Обе женщины трусливо озирались. Потревоженные мальчики вбежали в кухню и в свою очередь оглядывались, не понимая, что случилось. Олег и Вячеслав стали подымать шкаф.
– Эк меня угораздило! Чуть было беды не наделал. Ну, спасибо вам, Казаринов. – бормотал Вячеслав.
– Запомните, что керосин нельзя заливать водой, – сказал ему Олег.
– Господи-батюшки! Уж и напужалась же я! Ажио ноженьки мои затряслися! – заголосила Аннушка, опускаясь на стул.
– Мой шкаф! – завопила Надежда Спиридоновна, только теперь получившая способность ориентироваться. – Почему на полу мой шкаф? Там простокваша, суп на завтра, фарфоровая посуда...
Несчастный шкаф поставили на место и, когда открыли дверцы, обнаружили следы катаст-рофы: великолепные кузнецовские блюда были разбиты. Старая дева схватилась за голову.
– Мои блюда! И мясные, и рыбные! Все пять штук! А я как раз намеревалась отнести их в комиссионный! У других, небось, все цело! Такой уж в этой квартире порядок завелся, чтобы обязательно подгадить старому человеку – Она с ненавистью покосилась на Вячеслава.

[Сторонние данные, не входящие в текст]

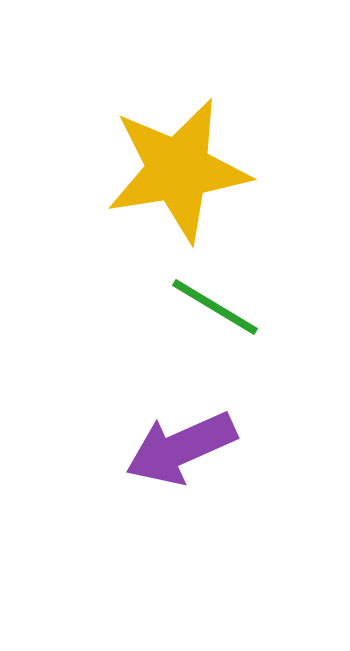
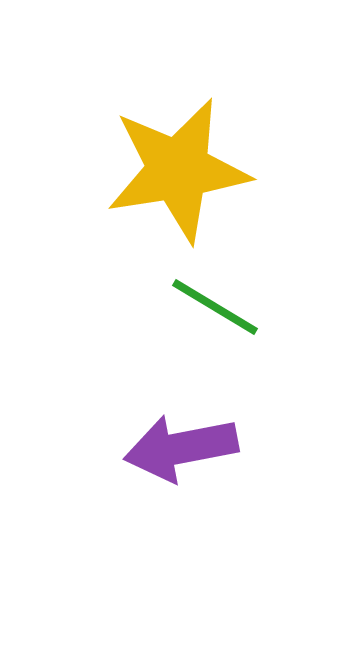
purple arrow: rotated 13 degrees clockwise
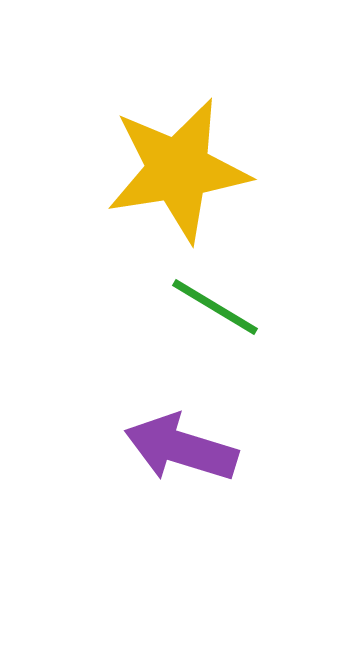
purple arrow: rotated 28 degrees clockwise
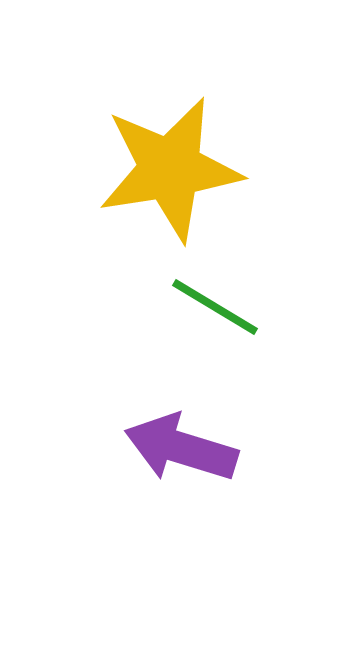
yellow star: moved 8 px left, 1 px up
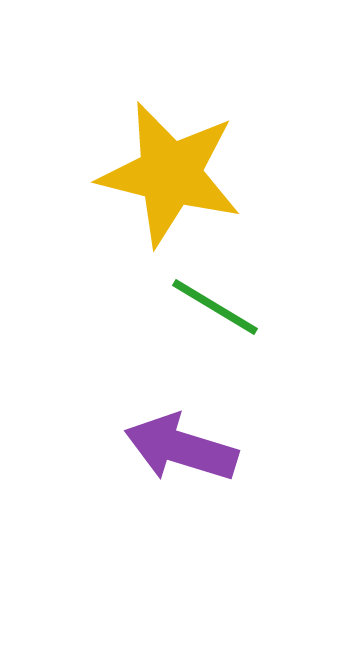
yellow star: moved 5 px down; rotated 23 degrees clockwise
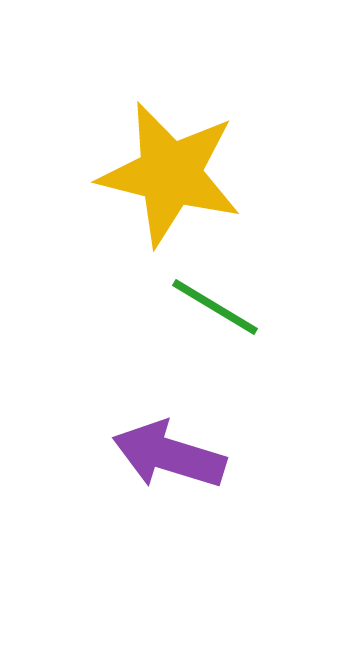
purple arrow: moved 12 px left, 7 px down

– Виноват я! – вступился Олег. – Но преднамеренности никакой у меня не было: я не знал, чей это шкаф, но если б и знал – медлить было нельзя!
– Мне здесь урону рублей на триста, а ведь я на продажу вещей только и живу! – не унималась старая дева.
– Успокойтесь, Надежда Спиридоновна! Я вам верну эти деньги из следующей получки... – начал было Олег, но Вячеслав яростно обрушился на обоих:
– Посмеет эта старая ехидна получить их с вас – шею ей сверну! Еще немного – и нам не выскочить, а она блюда свои старые жалеет! Запрудила тут все углы своим хламом! Старая барыня! Крыса царская! Сидит на своем добре, и ни единому человеку ни от нее, ни от ее добра пользы нет! Завтра же все пораскидаю, чтобы ни единой вещи ее на общей площади не осталось!